Input material
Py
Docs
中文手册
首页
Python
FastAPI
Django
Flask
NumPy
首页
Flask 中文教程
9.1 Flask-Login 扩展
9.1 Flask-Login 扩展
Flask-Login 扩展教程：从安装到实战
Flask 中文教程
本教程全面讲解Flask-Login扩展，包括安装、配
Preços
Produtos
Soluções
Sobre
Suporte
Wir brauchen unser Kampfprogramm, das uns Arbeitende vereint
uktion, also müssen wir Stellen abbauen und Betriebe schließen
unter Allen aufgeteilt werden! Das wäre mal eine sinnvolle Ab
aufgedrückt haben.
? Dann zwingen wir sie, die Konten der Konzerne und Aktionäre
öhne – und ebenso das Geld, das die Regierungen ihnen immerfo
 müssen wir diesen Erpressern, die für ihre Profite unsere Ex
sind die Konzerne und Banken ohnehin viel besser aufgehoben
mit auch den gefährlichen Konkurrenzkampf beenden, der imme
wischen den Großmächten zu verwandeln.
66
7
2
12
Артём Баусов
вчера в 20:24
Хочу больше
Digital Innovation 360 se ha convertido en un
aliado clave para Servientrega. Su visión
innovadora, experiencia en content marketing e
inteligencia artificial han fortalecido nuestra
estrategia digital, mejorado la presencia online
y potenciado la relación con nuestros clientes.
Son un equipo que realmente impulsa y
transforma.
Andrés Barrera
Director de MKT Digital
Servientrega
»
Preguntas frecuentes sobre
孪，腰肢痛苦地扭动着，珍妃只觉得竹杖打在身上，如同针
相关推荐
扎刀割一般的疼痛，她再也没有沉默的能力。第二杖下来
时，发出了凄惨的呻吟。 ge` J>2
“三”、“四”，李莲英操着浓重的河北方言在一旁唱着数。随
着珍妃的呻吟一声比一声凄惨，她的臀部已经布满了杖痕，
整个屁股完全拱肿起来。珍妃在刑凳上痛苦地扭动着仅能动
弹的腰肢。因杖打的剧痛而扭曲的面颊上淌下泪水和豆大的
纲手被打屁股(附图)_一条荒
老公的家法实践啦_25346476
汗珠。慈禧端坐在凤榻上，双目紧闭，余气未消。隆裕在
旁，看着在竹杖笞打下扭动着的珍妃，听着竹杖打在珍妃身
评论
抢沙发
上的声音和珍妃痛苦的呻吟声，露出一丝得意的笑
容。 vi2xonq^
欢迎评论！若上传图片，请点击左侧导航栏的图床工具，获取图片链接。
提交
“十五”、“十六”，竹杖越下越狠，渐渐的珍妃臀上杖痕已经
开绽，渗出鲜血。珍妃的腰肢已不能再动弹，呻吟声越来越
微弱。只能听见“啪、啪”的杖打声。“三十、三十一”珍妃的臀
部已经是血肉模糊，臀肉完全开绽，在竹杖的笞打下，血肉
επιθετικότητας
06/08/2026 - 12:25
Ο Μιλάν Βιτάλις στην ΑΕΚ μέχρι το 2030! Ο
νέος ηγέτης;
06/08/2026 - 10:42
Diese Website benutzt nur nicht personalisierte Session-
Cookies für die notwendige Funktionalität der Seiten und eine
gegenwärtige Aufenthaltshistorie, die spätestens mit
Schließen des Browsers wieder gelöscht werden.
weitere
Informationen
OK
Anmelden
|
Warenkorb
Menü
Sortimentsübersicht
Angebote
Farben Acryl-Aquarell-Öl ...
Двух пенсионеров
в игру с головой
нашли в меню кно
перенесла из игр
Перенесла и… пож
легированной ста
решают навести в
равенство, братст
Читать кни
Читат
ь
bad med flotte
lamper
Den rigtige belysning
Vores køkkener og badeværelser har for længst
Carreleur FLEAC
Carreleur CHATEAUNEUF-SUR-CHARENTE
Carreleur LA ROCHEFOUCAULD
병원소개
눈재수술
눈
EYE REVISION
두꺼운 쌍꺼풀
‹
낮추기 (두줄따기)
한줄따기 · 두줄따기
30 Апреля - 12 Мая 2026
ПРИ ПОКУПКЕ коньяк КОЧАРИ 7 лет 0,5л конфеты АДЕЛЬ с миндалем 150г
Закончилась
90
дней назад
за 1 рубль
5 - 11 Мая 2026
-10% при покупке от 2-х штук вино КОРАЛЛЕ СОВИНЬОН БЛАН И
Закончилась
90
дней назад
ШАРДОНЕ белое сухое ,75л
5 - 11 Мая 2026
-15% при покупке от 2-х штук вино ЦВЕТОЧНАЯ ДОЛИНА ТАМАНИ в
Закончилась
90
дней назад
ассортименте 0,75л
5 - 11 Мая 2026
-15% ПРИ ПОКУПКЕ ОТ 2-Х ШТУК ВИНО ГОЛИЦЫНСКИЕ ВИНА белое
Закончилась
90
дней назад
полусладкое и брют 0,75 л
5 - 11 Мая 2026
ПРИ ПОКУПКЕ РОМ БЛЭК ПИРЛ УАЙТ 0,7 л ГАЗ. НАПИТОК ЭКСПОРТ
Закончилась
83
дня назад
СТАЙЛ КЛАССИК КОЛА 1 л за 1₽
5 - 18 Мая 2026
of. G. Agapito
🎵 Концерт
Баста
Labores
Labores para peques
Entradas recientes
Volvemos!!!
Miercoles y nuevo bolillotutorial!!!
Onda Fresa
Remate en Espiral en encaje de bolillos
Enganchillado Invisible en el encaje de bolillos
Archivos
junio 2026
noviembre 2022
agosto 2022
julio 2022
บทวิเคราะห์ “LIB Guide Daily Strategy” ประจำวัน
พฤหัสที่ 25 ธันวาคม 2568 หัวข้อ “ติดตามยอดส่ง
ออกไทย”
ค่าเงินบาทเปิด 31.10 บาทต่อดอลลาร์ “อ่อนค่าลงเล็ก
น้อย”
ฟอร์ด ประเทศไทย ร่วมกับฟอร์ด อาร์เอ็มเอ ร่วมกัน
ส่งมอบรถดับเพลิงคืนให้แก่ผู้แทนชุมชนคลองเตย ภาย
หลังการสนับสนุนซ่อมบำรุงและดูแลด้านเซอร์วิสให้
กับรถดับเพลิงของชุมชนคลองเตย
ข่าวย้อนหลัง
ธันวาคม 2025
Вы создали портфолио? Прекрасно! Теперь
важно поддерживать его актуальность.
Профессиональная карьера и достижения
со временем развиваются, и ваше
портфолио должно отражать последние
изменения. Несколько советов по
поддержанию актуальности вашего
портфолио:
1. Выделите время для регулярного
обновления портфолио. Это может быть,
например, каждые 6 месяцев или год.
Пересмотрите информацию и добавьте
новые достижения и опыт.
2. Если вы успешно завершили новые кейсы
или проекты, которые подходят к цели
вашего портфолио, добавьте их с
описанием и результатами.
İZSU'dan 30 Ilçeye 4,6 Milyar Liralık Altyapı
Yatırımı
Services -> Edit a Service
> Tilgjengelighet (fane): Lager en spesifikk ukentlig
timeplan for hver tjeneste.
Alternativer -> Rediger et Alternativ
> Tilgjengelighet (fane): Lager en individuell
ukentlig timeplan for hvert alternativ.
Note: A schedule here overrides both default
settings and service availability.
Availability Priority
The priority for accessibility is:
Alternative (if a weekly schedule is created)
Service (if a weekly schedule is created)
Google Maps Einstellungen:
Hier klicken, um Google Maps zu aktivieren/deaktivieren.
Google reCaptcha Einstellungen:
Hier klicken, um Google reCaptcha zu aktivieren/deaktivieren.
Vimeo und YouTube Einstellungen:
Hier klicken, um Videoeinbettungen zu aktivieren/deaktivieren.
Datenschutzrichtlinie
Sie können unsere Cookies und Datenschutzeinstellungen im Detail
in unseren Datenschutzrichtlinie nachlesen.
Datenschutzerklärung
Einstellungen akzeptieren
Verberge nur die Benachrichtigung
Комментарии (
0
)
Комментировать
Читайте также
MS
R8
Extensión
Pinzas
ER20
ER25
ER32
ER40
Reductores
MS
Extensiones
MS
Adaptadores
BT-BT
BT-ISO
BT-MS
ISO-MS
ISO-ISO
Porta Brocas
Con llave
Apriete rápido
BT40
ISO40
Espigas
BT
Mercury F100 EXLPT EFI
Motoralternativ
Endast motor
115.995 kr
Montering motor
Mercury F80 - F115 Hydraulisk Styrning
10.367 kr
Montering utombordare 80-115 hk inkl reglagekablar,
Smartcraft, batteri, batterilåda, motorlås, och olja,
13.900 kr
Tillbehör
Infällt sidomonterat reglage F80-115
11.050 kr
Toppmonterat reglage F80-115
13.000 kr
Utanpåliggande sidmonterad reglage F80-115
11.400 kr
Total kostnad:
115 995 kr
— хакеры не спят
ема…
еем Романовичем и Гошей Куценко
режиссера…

Task statement
Please give again the lines above between the line holding "en spesifikk ukentlig" and the line holding "Note: A schedule here overrides both default", inclusive, exactly as they are and with nothing added.

Task solution
> Tilgjengelighet (fane): Lager en spesifikk ukentlig
timeplan for hver tjeneste.
Alternativer -> Rediger et Alternativ
> Tilgjengelighet (fane): Lager en individuell
ukentlig timeplan for hvert alternativ.
Note: A schedule here overrides both default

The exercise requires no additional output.